Mittlerweile hat das Schuljahr am IB Bildungscampus längst begonnen. Auf das Gesprächsangebot der Schulleiterin wollte die Mutter nicht eingehen. Auch die Möglichkeit, über eine Ausnahmeregelung noch zu der Klasse hinzuzustoßen, komme für die Tochter nicht in Frage – zu tief sitze die Verletzung wegen der Absage, sagt die Mutter. Hinzu komme bei der Jugendlichen die Angst, sie könne wegen einer Sonderbehandlung von Lehrkräften und Mitschülerinnen gemobbt werden – zumal die Mutter nach wie vor juristisch gegen die Schule vorgehen wolle.

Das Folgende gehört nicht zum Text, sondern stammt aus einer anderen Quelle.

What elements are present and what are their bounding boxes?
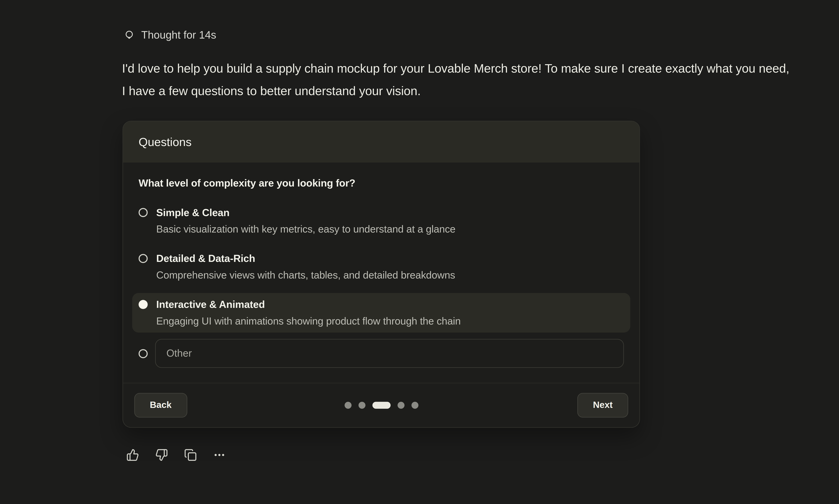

Bei allem Schmerz und all der Enttäuschung, die diese Erfahrung bei der jungen Frau und ihrer Mutter ausgelöst hat, gibt es dennoch ein einigermaßen versöhnliches Ende für diese Geschichte: Nachdem es mit dem Schulstart in Tübingen nichts wurde, hat die 15-Jährige sich nämlich für einen HASA-Kurs eingeschrieben. Mit diesem seit Jahrzehnten bewährten Angebot des Landkreises kann sie ihren Hauptschulabschluss nachholen – so könnte ihr beruflicher Traum doch noch eines Tages wahr werden.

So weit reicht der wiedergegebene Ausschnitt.